The speed at which memes spread across the financial media can be astonishing. Since the Bank of England’s Huw Pill recently described the likely monetary policy trajectory as resembling Cape Town’s “Table Mountain” – steep on the sides, with a long plateau on top – in an August speech, sell-side analysts and commentators from major news publications have rushed to point out that the majority of mountain climbing deaths occur during the descent phase.
This is true. A 2008 study showed that 73 percent of the deaths occurring between 1921 and 2006 on Mount Everest happened when climbers were descending or turning back from the peak. Just 15 percent died during the ascent.
The historical record suggests that we are entering the most dangerous period of the monetary cycle, when the lagging effects of a difficult climb hit an exhausted economy and stress the global financial system. Contra Mr. Pill’s optimism, policy “plateaus” are extremely rare, with accidents typically occurring within months of a peak in rates, and negative outcomes multiplying on the way down.
Market participants would be well advised to tread carefully, looking through the current period of low volatility and talk of “soft landings” to what comes next.
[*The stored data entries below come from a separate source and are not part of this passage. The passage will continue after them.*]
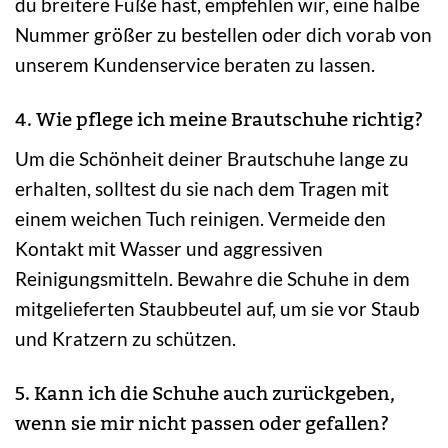
du breitere Füße hast, empfehlen wir, eine halbe
Nummer größer zu bestellen oder dich vorab von
unserem Kundenservice beraten zu lassen.
4. Wie pflege ich meine Brautschuhe richtig?
Um die Schönheit deiner Brautschuhe lange zu
erhalten, solltest du sie nach dem Tragen mit
einem weichen Tuch reinigen. Vermeide den
Kontakt mit Wasser und aggressiven
Reinigungsmitteln. Bewahre die Schuhe in dem
mitgelieferten Staubbeutel auf, um sie vor Staub
und Kratzern zu schützen.
5. Kann ich die Schuhe auch zurückgeben,
wenn sie mir nicht passen oder gefallen?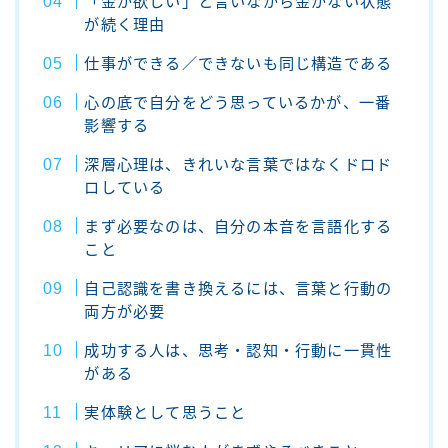
「金が欲しい」と言いながら金がない状態
が続く理由
仕事ができる／できないも同じ構造である
心の底で自分をどう思っているかが、一番
影響する
深層心理は、きれいな言葉ではなくドロド
ロしている
まず必要なのは、自分の本音を言語化する
こと
自己認識を書き換えるには、言葉と行動の
両方が必要
成功する人は、思考・認知・行動に一貫性
がある
実体験として思うこと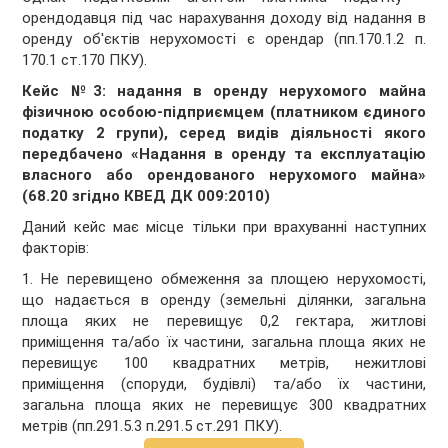
орендодавця під час нарахування доходу від надання в
оренду об'єктів нерухомості є орендар (пп.170.1.2 п.
170.1 ст.170 ПКУ).
Кейс №3: надання в оренду нерухомого майна
фізичною особою-підприємцем (платником єдиного
податку 2 групи), серед видів діяльності якого
передбачено «Надання в оренду та експлуатацію
власного або орендованого нерухомого майна»
(68.20 згідно КВЕД ДК 009:2010)
Даний кейс має місце тільки при врахуванні наступних
факторів:
1. Не перевищено обмеження за площею нерухомості,
що надається в оренду (земельні ділянки, загальна
площа яких не перевищує 0,2 гектара, житлові
приміщення та/або їх частини, загальна площа яких не
перевищує 100 квадратних метрів, нежитлові
приміщення (споруди, будівлі) та/або їх частини,
загальна площа яких не перевищує 300 квадратних
метрів (пп.291.5.3 п.291.5 ст.291 ПКУ).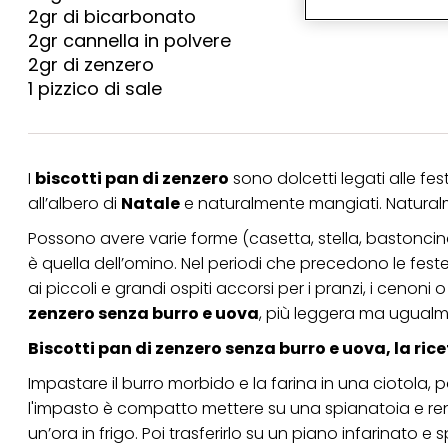
2gr di bicarbonato
particolare per visu
identificati) su ques
2gr cannella in polvere
misurare e ottimizz
2gr di zenzero
Puoi trovare maggior
1 pizzico di sale
collegata nel piè di 
qualsiasi momento co
collegata nel piè di 
periodo di conserva
"modifica" di seguito
I
biscotti pan di zenzero
sono dolcetti legati alle fe
all’albero di
Natale
e naturalmente mangiati. Naturalm
Se fai clic su "Modif
per uno o più degli 
Possono avere varie forme (casetta, stella, bastoncin
tuoi dati personali p
necessari per fornirt
è quella dell’omino. Nel periodi che precedono le fest
ai piccoli e grandi ospiti accorsi per i pranzi, i ceno
zenzero senza burro e uova
, più leggera ma ugual
Biscotti pan di zenzero senza burro e uova, la ric
Impastare il burro morbido e la farina in una ciotola
l'impasto è compatto mettere su una spianatoia e rend
un’ora in frigo. Poi trasferirlo su un piano infarinato e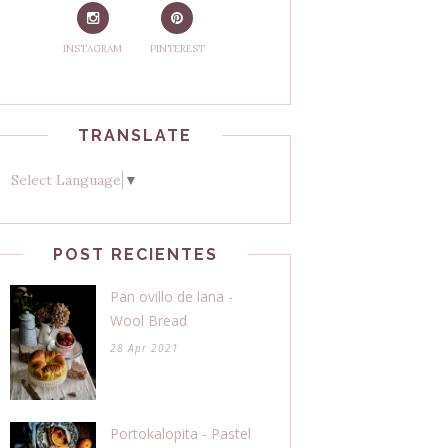
INSTAGRAM
PINTEREST
TRANSLATE
Select Language
▼
POST RECIENTES
Pan ovillo de lana -
Wool Bread
28 Apr 2021
Portokalopita - Pastel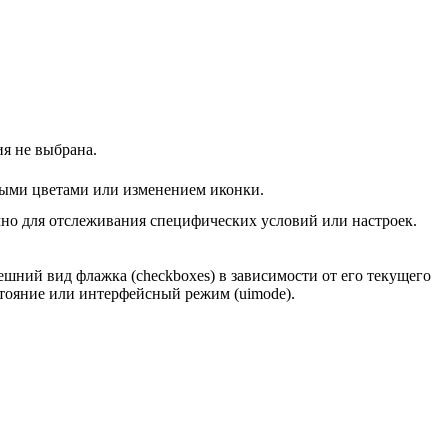
ия не выбрана.
чными цветами или изменением иконки.
мно для отслеживания специфических условий или настроек.
шний вид флажка (checkboxes) в зависимости от его текущего
стояние или интерфейсный режим (uimode).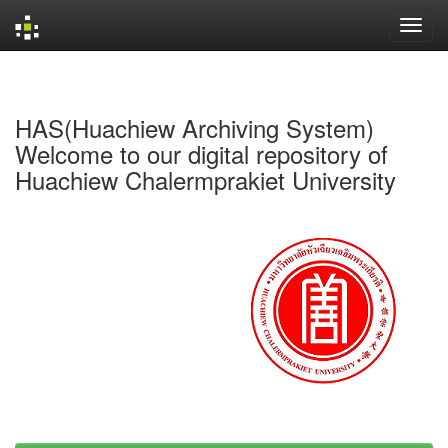
Skip
navigation
HAS(Huachiew Archiving System)
Welcome to our digital repository of
Huachiew Chalermprakiet University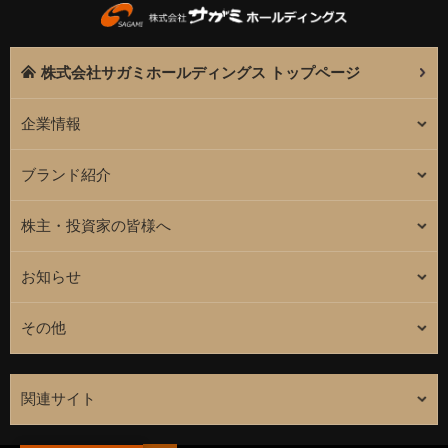
株式会社サガミホールディングス トップページ
企業情報
ブランド紹介
株主・投資家の皆様へ
お知らせ
その他
関連サイト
Hedging currency risk could be absolutely crucial at this juncture, with avalanches and rockfalls becoming more likely – and almost impossible to see coming.
But we also would observe that avoiding the climb entirely might be the key to higher survival rates. Perfectly good views, hot toddies, and more comfortable surroundings can be found in ski chalets at lower elevations. If central banks avoided pulling out all the unconventional policy stops and pushing rates into negative real territory during each economic downturn, we might be dealing with less extreme financial imbalances, and a more natural business cycle.